- WHAT NEEDS TO BE DONE:
Repeat every record below exactly, omitting any pictures.

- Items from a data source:
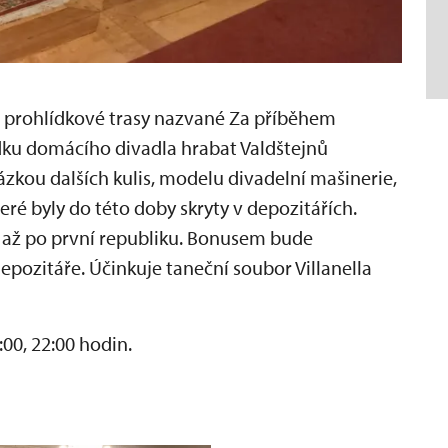
 prohlídkové trasy nazvané Za příběhem
ku domácího divadla hrabat Valdštejnů
ázkou dalších kulis, modelu divadelní mašinerie,
eré byly do této doby skryty v depozitářích.
 až po první republiku. Bonusem bude
pozitáře. Účinkuje taneční soubor Villanella
1:00, 22:00 hodin.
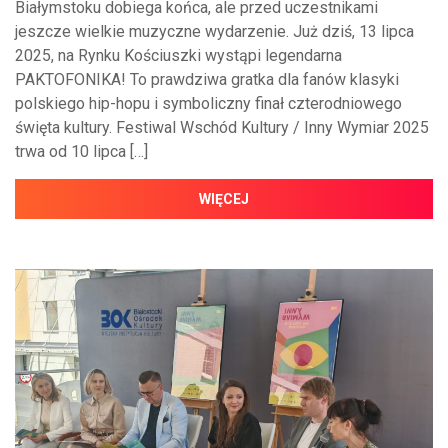
Białymstoku dobiega końca, ale przed uczestnikami
jeszcze wielkie muzyczne wydarzenie. Już dziś, 13 lipca
2025, na Rynku Kościuszki wystąpi legendarna
PAKTOFONIKA! To prawdziwa gratka dla fanów klasyki
polskiego hip-hopu i symboliczny finał czterodniowego
święta kultury. Festiwal Wschód Kultury / Inny Wymiar 2025
trwa od 10 lipca […]
WIĘCEJ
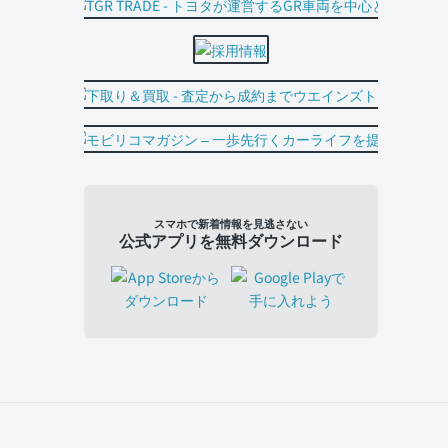
スマホで新着情報を見逃さない
公式アプリを無料ダウンロード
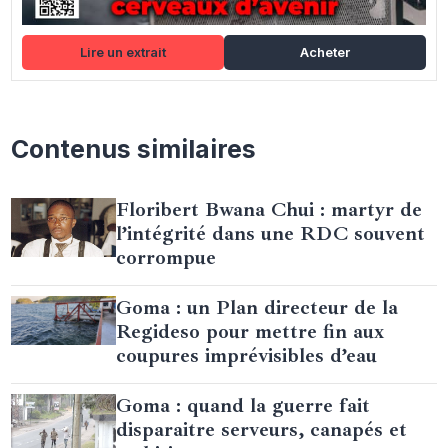
Lire un extrait
Acheter
Contenus similaires
Floribert Bwana Chui : martyr de
l’intégrité dans une RDC souvent
corrompue
Goma : un Plan directeur de la
Regideso pour mettre fin aux
coupures imprévisibles d’eau
Goma : quand la guerre fait
disparaitre serveurs, canapés et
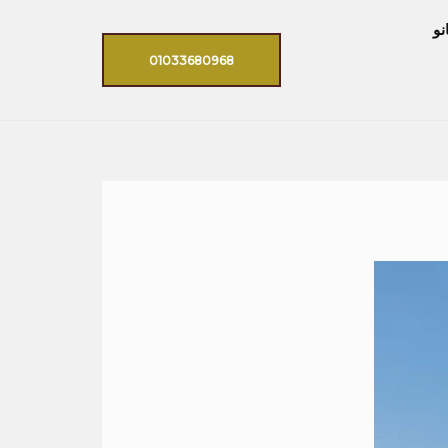
نو
01033680968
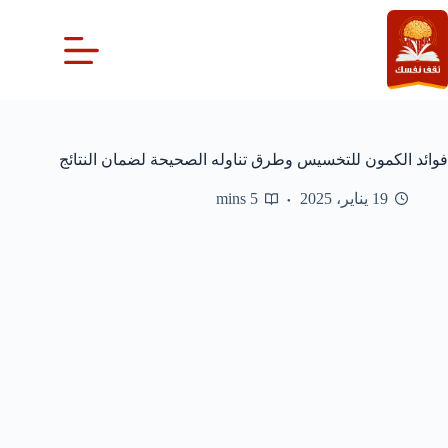
لتجاوز
لى
لمحتوى
فوائد الكمون للتخسيس وطرق تناوله الصحيحة لضمان النتائج
19 يناير، 2025
5 mins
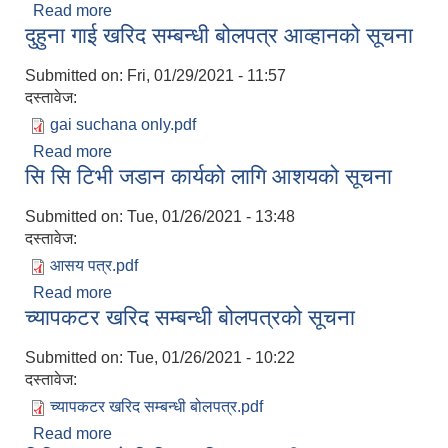
Read more
about संसाेधित १५ शैय्याको अस्पताल निर्माण सम्बन्धी बोल
दुहुना गाई खरिद सम्बन्धी बोलपत्र आव्हानको सूचना
Submitted on:
Fri, 01/29/2021 - 11:57
दस्तावेज:
gai suchana only.pdf
Read more
about दुहुना गाई खरिद सम्बन्धी बोलपत्र आव्हानको सूचना
सि सि टिभी जडान कार्यको लागि आशयको सूचना
Submitted on:
Tue, 01/26/2021 - 13:48
दस्तावेज:
आसय पत्र.pdf
Read more
about सि सि टिभी जडान कार्यको लागि आशयको सूचना
च्यापकटर खरिद सम्बन्धी बोलपत्रको सूचना
Submitted on:
Tue, 01/26/2021 - 10:22
दस्तावेज:
च्यापकटर खरिद सम्बन्धी बोलपत्र.pdf
Read more
about च्यापकटर खरिद सम्बन्धी बोलपत्रको सूचना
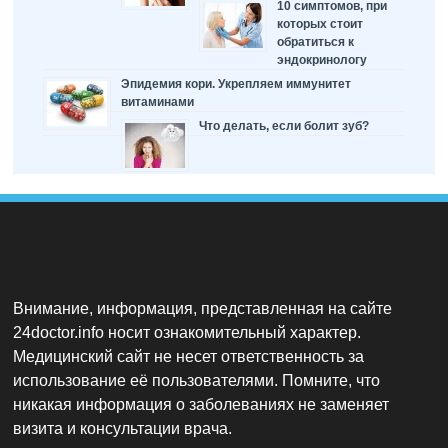
10 симптомов, при
которых стоит
обратиться к
эндокринологу
Эпидемия кори. Укрепляем иммунитет
витаминами
Что делать, если болит зуб?
Внимание, информация, представленная на сайте
24doctor.info носит ознакомительный характер.
Медицинский сайт не несет ответственность за
использование её пользователями. Помните, что
никакая информация о заболеваниях не заменяет
визита и консультации врача.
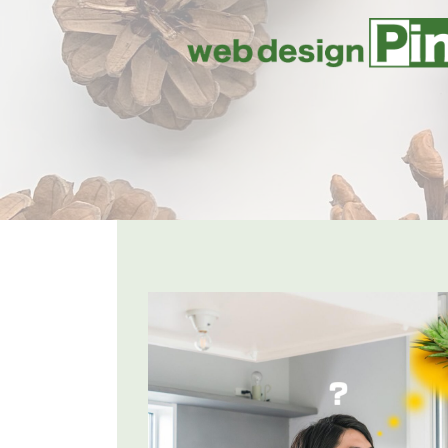
コ
ナ
ン
ビ
テ
ゲ
ン
ー
ツ
シ
へ
ョ
ス
ン
キ
に
ッ
移
プ
動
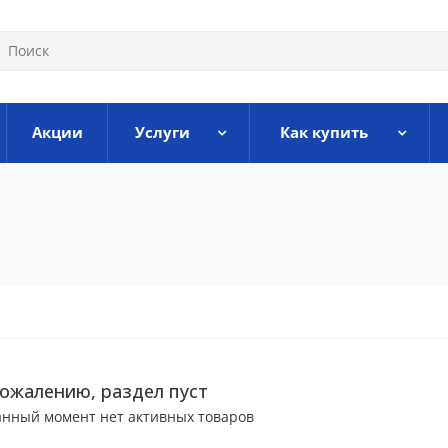
Акции
Услуги
Как купить
сожалению, раздел пуст
анный момент нет активных товаров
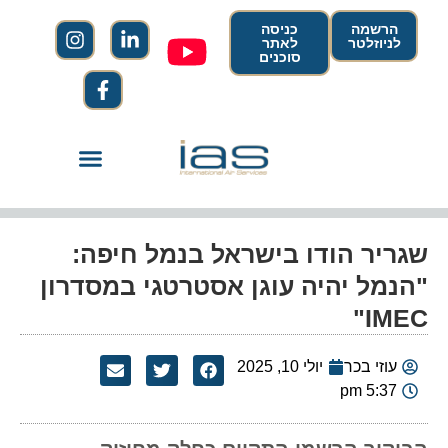
הרשמה
כניסה
לניוזלטר
לאתר
סוכנים
שגריר הודו בישראל בנמל חיפה:
"הנמל יהיה עוגן אסטרטגי במסדרון
IMEC"
עוזי בכר
יולי 10, 2025
5:37 pm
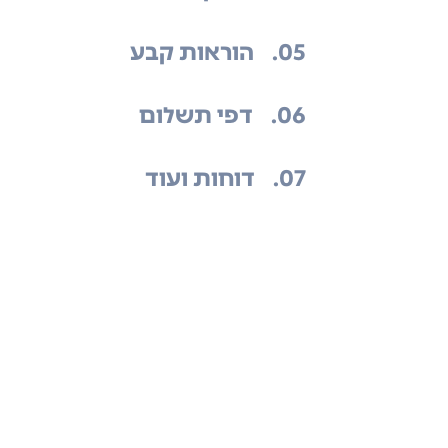
.05
הוראות קבע
.06
דפי תשלום
.07
דוחות ועוד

- RESULT BELOW:
 prohlídkové trasy nazvané Za příběhem
ku domácího divadla hrabat Valdštejnů
ázkou dalších kulis, modelu divadelní mašinerie,
eré byly do této doby skryty v depozitářích.
 až po první republiku. Bonusem bude
pozitáře. Účinkuje taneční soubor Villanella
1:00, 22:00 hodin.
Białymstoku dobiega końca, ale przed uczestnikami
jeszcze wielkie muzyczne wydarzenie. Już dziś, 13 lipca
2025, na Rynku Kościuszki wystąpi legendarna
PAKTOFONIKA! To prawdziwa gratka dla fanów klasyki
polskiego hip-hopu i symboliczny finał czterodniowego
święta kultury. Festiwal Wschód Kultury / Inny Wymiar 2025
trwa od 10 lipca […]
WIĘCEJ
スマホで新着情報を見逃さない
公式アプリを無料ダウンロード
Lire un extrait
Acheter
Contenus similaires
Floribert Bwana Chui : martyr de
l’intégrité dans une RDC souvent
corrompue
Goma : un Plan directeur de la
Regideso pour mettre fin aux
coupures imprévisibles d’eau
Goma : quand la guerre fait
disparaitre serveurs, canapés et
نو
01033680968
لتجاوز
لى
لمحتوى
فوائد الكمون للتخسيس وطرق تناوله الصحيحة لضمان النتائج
19 يناير، 2025
5 mins
Read more
about संसाेधित १५ शैय्याको अस्पताल निर्माण सम्बन्धी बोल
दुहुना गाई खरिद सम्बन्धी बोलपत्र आव्हानको सूचना
Submitted on:
Fri, 01/29/2021 - 11:57
दस्तावेज:
gai suchana only.pdf
Read more
about दुहुना गाई खरिद सम्बन्धी बोलपत्र आव्हानको सूचना
सि सि टिभी जडान कार्यको लागि आशयको सूचना
Submitted on:
Tue, 01/26/2021 - 13:48
दस्तावेज:
आसय पत्र.pdf
Read more
about सि सि टिभी जडान कार्यको लागि आशयको सूचना
च्यापकटर खरिद सम्बन्धी बोलपत्रको सूचना
Submitted on:
Tue, 01/26/2021 - 10:22
दस्तावेज:
च्यापकटर खरिद सम्बन्धी बोलपत्र.pdf
Read more
about च्यापकटर खरिद सम्बन्धी बोलपत्रको सूचना
10 симптомов, при
которых стоит
обратиться к
эндокринологу
Эпидемия кори. Укрепляем иммунитет
витаминами
Что делать, если болит зуб?
Внимание, информация, представленная на сайте
24doctor.info носит ознакомительный характер.
Медицинский сайт не несет ответственность за
использование её пользователями. Помните, что
никакая информация о заболеваниях не заменяет
визита и консультации врача.
コ
ナ
ン
ビ
テ
ゲ
ン
ー
ツ
シ
へ
ョ
ス
ン
キ
に
ッ
移
プ
動
Акции
Услуги
Как купить
сожалению, раздел пуст
анный момент нет активных товаров
הרשמה
כניסה
לניוזלטר
לאתר
סוכנים
שגריר הודו בישראל בנמל חיפה:
"הנמל יהיה עוגן אסטרטגי במסדרון
IMEC"
עוזי בכר
יולי 10, 2025
5:37 pm
.05
הוראות קבע
.06
דפי תשלום
.07
דוחות ועוד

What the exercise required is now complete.